Work request | From the records below, print only the part that opens with the line containing "CYBERSECURITY" and closes with the line containing "0061札幌市中央区南１条西５丁目５北日本中央ビル"; omit the pictures.

Page images and extracted text
◇ ◇ ◇ ◇ ◇

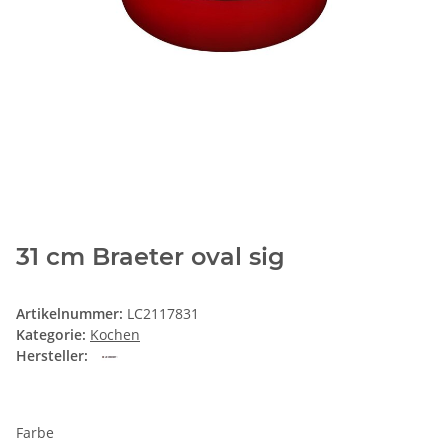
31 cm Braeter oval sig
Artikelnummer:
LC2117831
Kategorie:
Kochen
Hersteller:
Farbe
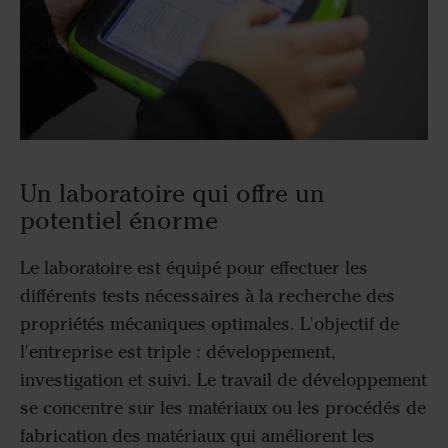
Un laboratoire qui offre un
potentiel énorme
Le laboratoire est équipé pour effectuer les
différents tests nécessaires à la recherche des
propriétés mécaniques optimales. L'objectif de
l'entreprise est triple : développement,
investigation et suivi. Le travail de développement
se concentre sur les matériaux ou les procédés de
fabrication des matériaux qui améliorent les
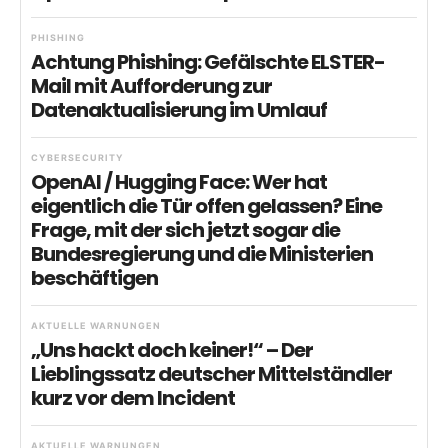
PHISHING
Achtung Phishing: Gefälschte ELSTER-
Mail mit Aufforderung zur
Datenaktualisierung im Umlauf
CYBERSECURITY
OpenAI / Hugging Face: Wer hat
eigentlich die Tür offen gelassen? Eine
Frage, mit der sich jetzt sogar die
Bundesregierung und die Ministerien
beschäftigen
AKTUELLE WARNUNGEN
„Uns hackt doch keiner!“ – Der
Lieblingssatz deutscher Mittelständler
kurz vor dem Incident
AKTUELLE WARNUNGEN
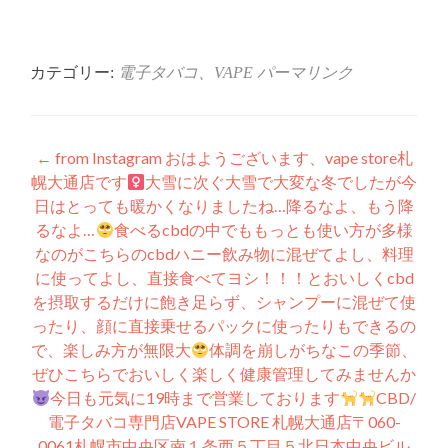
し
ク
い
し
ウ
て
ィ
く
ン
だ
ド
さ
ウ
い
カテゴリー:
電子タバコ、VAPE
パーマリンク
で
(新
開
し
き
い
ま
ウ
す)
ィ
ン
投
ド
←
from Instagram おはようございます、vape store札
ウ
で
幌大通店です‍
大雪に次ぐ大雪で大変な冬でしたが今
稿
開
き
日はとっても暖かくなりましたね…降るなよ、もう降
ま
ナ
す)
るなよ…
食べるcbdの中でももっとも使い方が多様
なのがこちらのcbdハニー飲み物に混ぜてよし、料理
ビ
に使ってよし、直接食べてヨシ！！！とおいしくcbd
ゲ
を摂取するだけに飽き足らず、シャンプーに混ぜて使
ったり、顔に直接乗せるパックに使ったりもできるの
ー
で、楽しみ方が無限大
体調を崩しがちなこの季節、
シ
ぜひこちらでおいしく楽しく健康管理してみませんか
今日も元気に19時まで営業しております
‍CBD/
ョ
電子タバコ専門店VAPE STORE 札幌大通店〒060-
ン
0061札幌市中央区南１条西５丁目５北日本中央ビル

◇ ◇ ◇ ◇ ◇

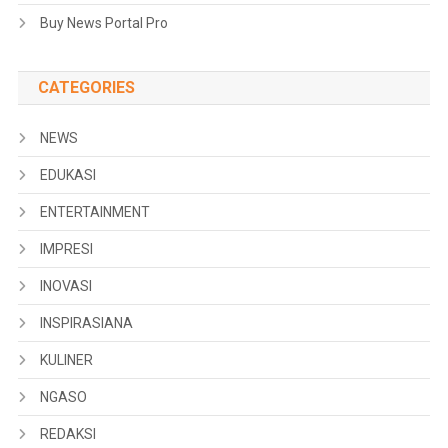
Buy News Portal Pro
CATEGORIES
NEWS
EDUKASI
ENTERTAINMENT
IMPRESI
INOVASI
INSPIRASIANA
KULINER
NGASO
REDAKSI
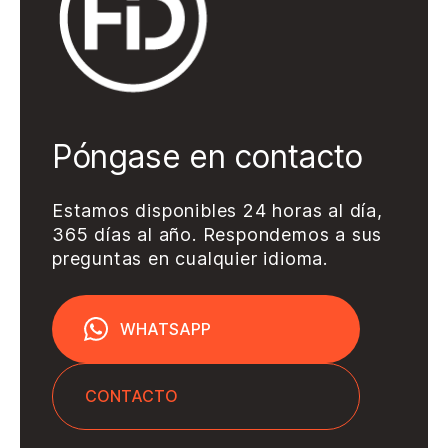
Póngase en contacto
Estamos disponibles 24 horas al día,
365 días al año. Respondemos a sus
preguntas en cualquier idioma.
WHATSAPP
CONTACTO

◇ ◇ ◇ ◇ ◇

Exercise response |
CYBERSECURITY
OpenAI / Hugging Face: Wer hat
eigentlich die Tür offen gelassen? Eine
Frage, mit der sich jetzt sogar die
Bundesregierung und die Ministerien
beschäftigen
AKTUELLE WARNUNGEN
„Uns hackt doch keiner!“ – Der
Lieblingssatz deutscher Mittelständler
kurz vor dem Incident
AKTUELLE WARNUNGEN
し
ク
い
し
ウ
て
ィ
く
ン
だ
ド
さ
ウ
い
カテゴリー:
電子タバコ、VAPE
パーマリンク
で
(新
開
し
き
い
ま
ウ
す)
ィ
ン
投
ド
←
from Instagram おはようございます、vape store札
ウ
で
幌大通店です‍
大雪に次ぐ大雪で大変な冬でしたが今
稿
開
き
日はとっても暖かくなりましたね…降るなよ、もう降
ま
ナ
す)
るなよ…
食べるcbdの中でももっとも使い方が多様
なのがこちらのcbdハニー飲み物に混ぜてよし、料理
ビ
に使ってよし、直接食べてヨシ！！！とおいしくcbd
ゲ
を摂取するだけに飽き足らず、シャンプーに混ぜて使
ったり、顔に直接乗せるパックに使ったりもできるの
ー
で、楽しみ方が無限大
体調を崩しがちなこの季節、
シ
ぜひこちらでおいしく楽しく健康管理してみませんか
今日も元気に19時まで営業しております
‍CBD/
ョ
電子タバコ専門店VAPE STORE 札幌大通店〒060-
ン
0061札幌市中央区南１条西５丁目５北日本中央ビル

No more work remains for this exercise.